Figure 6.

Better DNA Damage Repair in HSCs from Postn^−/− FL Tissues

(A–D) Postn^+/+ and Postn^−/− FL-derived LSK cells were used for assessing the expression of DNA damage response genes through qRT-PCR. Expression of genes that belong to MMR, such as Exo1, Pcna, Setd2, and Rpa3 (A), NER, such as Cetn2, Ddb1, and Ercc1 (B), BER, such as Tdg, Neil1, Neil3, and Xrcc1 (C), and HR pathways, such as Topbp1, Palb2, Brca1, and Rad51 (D) was examined.
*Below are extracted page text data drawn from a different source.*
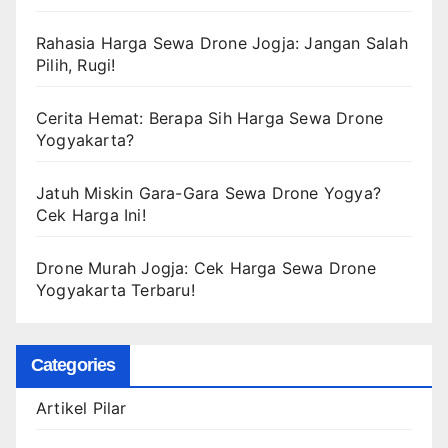
Rahasia Harga Sewa Drone Jogja: Jangan Salah
Pilih, Rugi!
Cerita Hemat: Berapa Sih Harga Sewa Drone
Yogyakarta?
Jatuh Miskin Gara-Gara Sewa Drone Yogya?
Cek Harga Ini!
Drone Murah Jogja: Cek Harga Sewa Drone
Yogyakarta Terbaru!
Categories
Artikel Pilar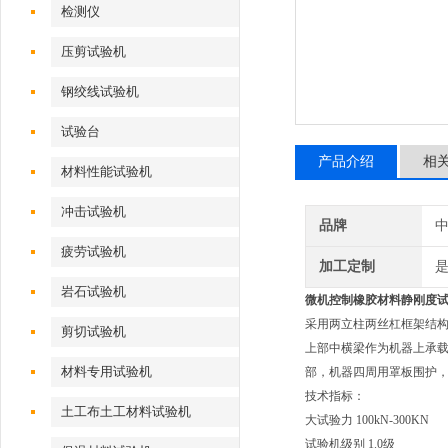
检测仪
压剪试验机
钢绞线试验机
试验台
产品介绍
相
材料性能试验机
冲击试验机
品牌
疲劳试验机
加工定制
岩石试验机
微机控制
橡胶材料静刚度
采用两立柱两丝杠框架结构
剪切试验机
上部中横梁作为机器上承
材料专用试验机
部，机器四周用罩板围护
技术指标：
土工布土工材料试验机
大试验力 100kN-300KN
试验机级别 1.0级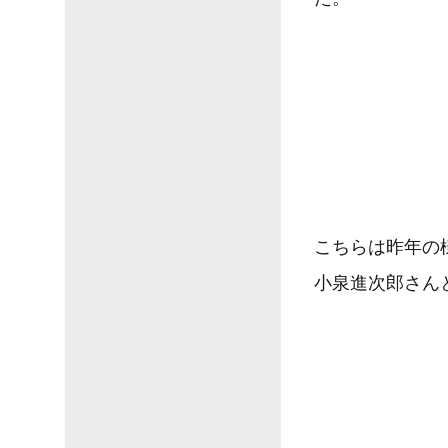
こちらは昨年の
小泉進次郎さん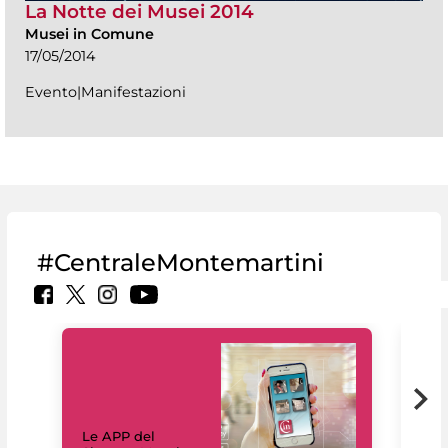
La Notte dei Musei 2014
Musei in Comune
17/05/2014
Evento|Manifestazioni
#CentraleMontemartini
Il 
Le APP del
Mus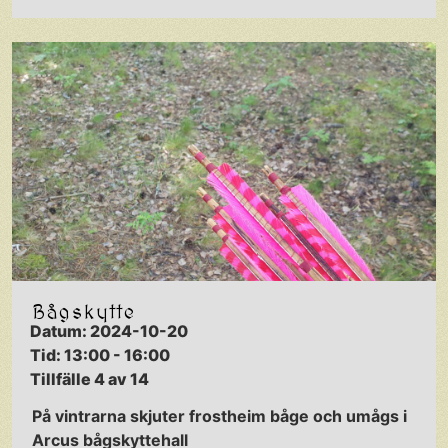
Bågskytte
Datum: 2024-10-20
Tid: 13:00 - 16:00
Tillfälle 4 av 14
På vintrarna skjuter frostheim båge och umågs i
Arcus bågskyttehall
Gene transcript changes were normalized to β-actin levels and relative expression of respective genes was examined in LSK cells from Postn^−/− FL tissues as compared with the Postn^+/+ FL-derived cells. Unpaired two-tailed Student's t test. n = 4–6. ^∗p < 0.0055.
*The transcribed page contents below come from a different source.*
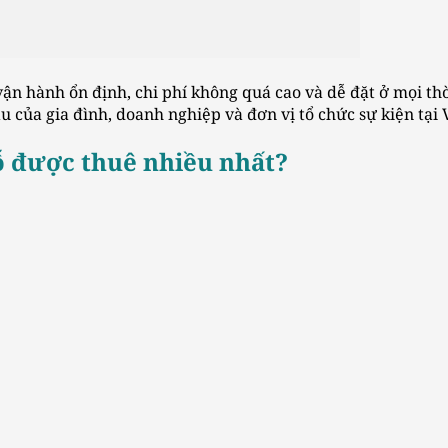
n hành ổn định, chi phí không quá cao và dễ đặt ở mọi thờ
 của gia đình, doanh nghiệp và đơn vị tổ chức sự kiện tại 
hỗ được thuê nhiều nhất?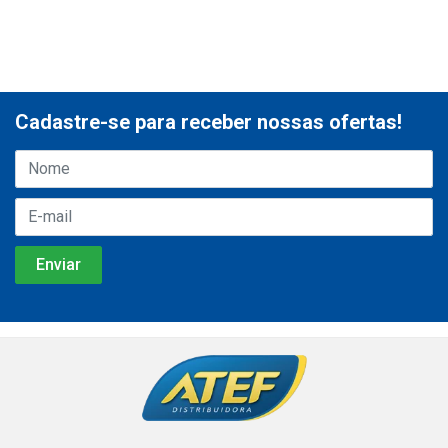
Cadastre-se para receber nossas ofertas!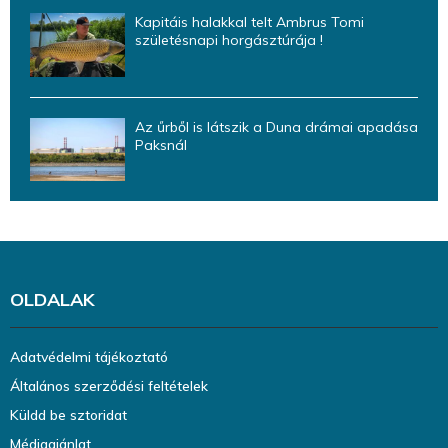
Kapitáis halakkal telt Ambrus Tomi
születésnapi horgásztúrája !
Az űrből is látszik a Duna drámai apadása
Paksnál
OLDALAK
Adatvédelmi tájékoztató
Általános szerződési feltételek
Küldd be sztoridat
Médiaajánlat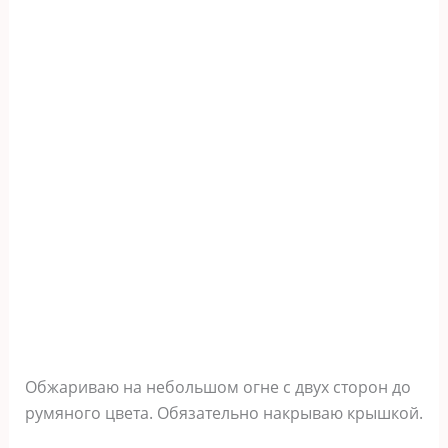
Обжариваю на небольшом огне с двух сторон до
румяного цвета. Обязательно накрываю крышкой.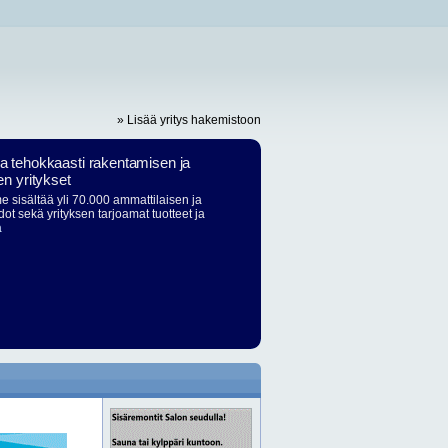
» Lisää yritys hakemistoon
ja tehokkaasti rakentamisen ja
en yritykset
 sisältää yli 70.000 ammattilaisen ja
dot sekä yrityksen tarjoamat tuotteet ja
ä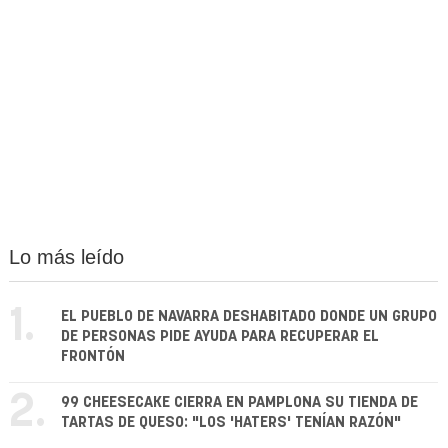
Lo más leído
1.
EL PUEBLO DE NAVARRA DESHABITADO DONDE UN GRUPO
DE PERSONAS PIDE AYUDA PARA RECUPERAR EL
FRONTÓN
2.
99 CHEESECAKE CIERRA EN PAMPLONA SU TIENDA DE
TARTAS DE QUESO: "LOS 'HATERS' TENÍAN RAZÓN"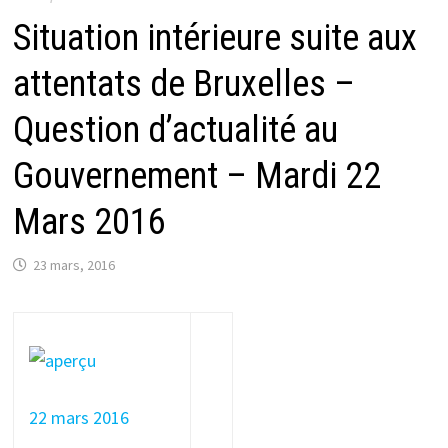
Situation intérieure suite aux
attentats de Bruxelles –
Question d’actualité au
Gouvernement – Mardi 22
Mars 2016
23 mars, 2016
22 mars 2016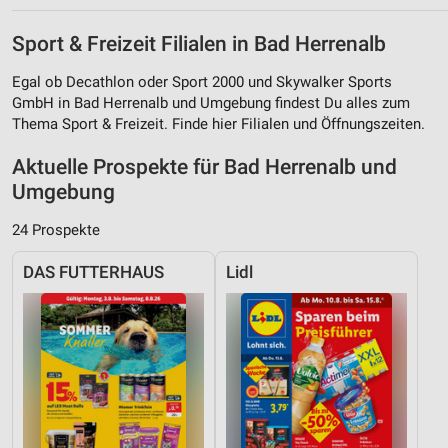
Sport & Freizeit Filialen in Bad Herrenalb
Egal ob Decathlon oder Sport 2000 und Skywalker Sports
GmbH in Bad Herrenalb und Umgebung findest Du alles zum
Thema Sport & Freizeit. Finde hier Filialen und Öffnungszeiten.
Aktuelle Prospekte für Bad Herrenalb und
Umgebung
24 Prospekte
DAS FUTTERHAUS
Lidl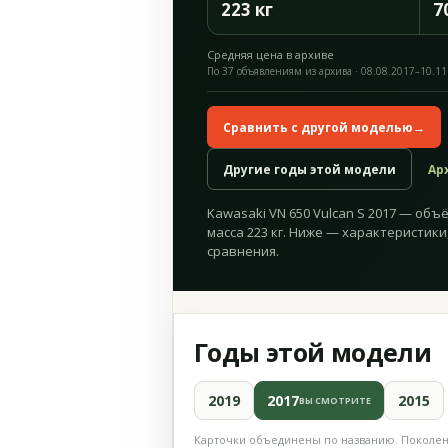
223 кг
7
Средняя цена в архиве
По 37 объявлениям из архива · 08.08.2017–10.11
Сравнить с другой моделью
→
Другие годы этой модели
Ар
Kawasaki VN 650 Vulcan S 2017 — объём
масса 223 кг. Ниже — характеристики
сравнения.
Годы этой модели
2019
2017
2015
ВЫ СМОТРИТЕ
Карточки объединены по названию. Поколени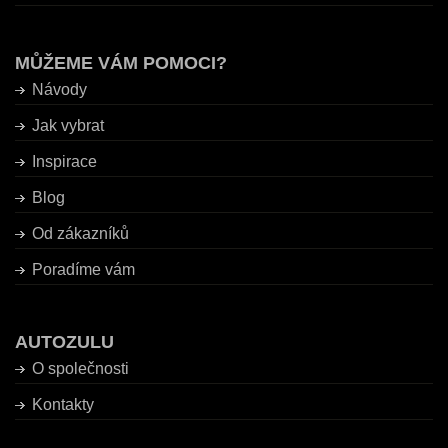
MŮŽEME VÁM POMOCI?
Návody
Jak vybrat
Inspirace
Blog
Od zákazníků
Poradíme vám
AUTOZULU
O společnosti
Kontakty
(E and F) Freshly sorted primitive HSCs (CD150⁺CD48⁻ LSK cells) from E14.5 Postn^+/+ and Postn^−/− FL tissues were used to perform neutral comet assay. (E) Representative comets from the HSCs from Postn^+/+ (upper panel) and Postn^−/− (lower panel) FL tissues. Scale bar, 10 μm. (F) Olive tail moment compared between Postn^+/+ (N = 379) and Postn^−/− (N = 307) FL HSCs. n = 4–6, Mann-Whitney U test: ^∗p = 0.0407.